The old Boys' School was located just over 350 m towards Bristol. The school was built in 1856 on land donated by Sir G Smyth with building expenses donated by William Gibbs. The school closed in 1938, and became a private residence, which it has remained ever since.

Another school in the village is the private Downs Preparatory School, which occupies Charlton House.

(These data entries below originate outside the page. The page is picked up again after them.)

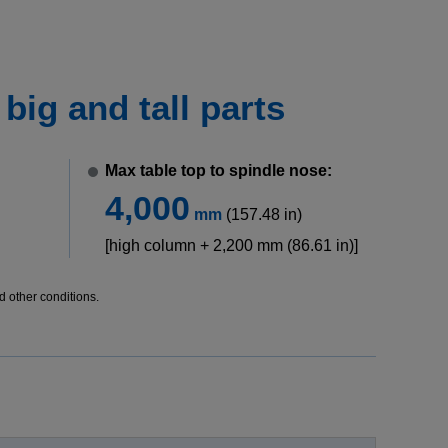
ig and tall parts
Max table top to spindle nose:
4,000
mm
(157.48 in)
[high column + 2,200 mm (86.61 in)]
d other conditions.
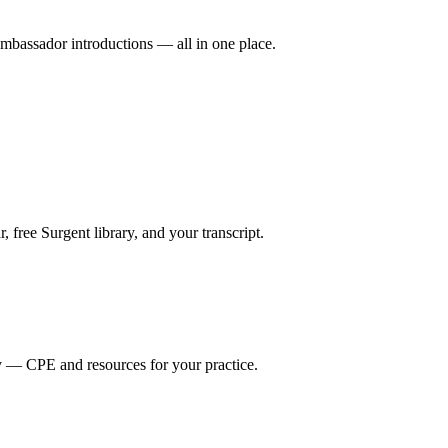
mbassador introductions — all in one place.
ree Surgent library, and your transcript.
y — CPE and resources for your practice.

==Amenities and annual events==
===Swimming pool===
On the southern side of the B3130 road, opposite the old American Hospital, a natural spring was captured to create a cold bathing pond, in around 1890. The construction comprises two pools of concrete, undressed and dressed natural stone. The small north pool is about two feet deep and feeds the southern pool which is about five feet deep. The southern pool has an iron handrail. The pool, which has not been used for many decades, has now fallen into disrepair. The south pool is mostly full of organic matter. It is referred to by the ordnance survey as 'Bathing Pond Wood.'

===Noah's Ark Zoo===
A tourist attraction in the village is the Noah's Ark Zoo Farm. This zoo has a large collection of animals and offers hands-on experience and children's play areas. The zoo promotes creationism. It has been the subject of animal cruelty allegations on more than one occasion, and now has to undergo six-monthly inspections by an independent veterinary surgeon.

===North Somerset Show===

On May Day Bank Holiday the annual North Somerset Show agricultural fair is held at the North Somerset Showground. The show was formed in 1840 from the North Somerset Ploughing Society and its purpose was to further agricultural development by communicating agricultural issues and providing a showpiece to the local, general public. The event was previously held at Ashton Court, until the mid-1990s, when the show committee moved it to its current location.

==Transport==
The nearest railway station is Nailsea and Backwell 2 mi to the south. The nearest airport is Bristol Airport.

The 354 bus serves Bristol Road, while the 361 service carries passengers along the Clevedon Road. Both services are operated by First West of England.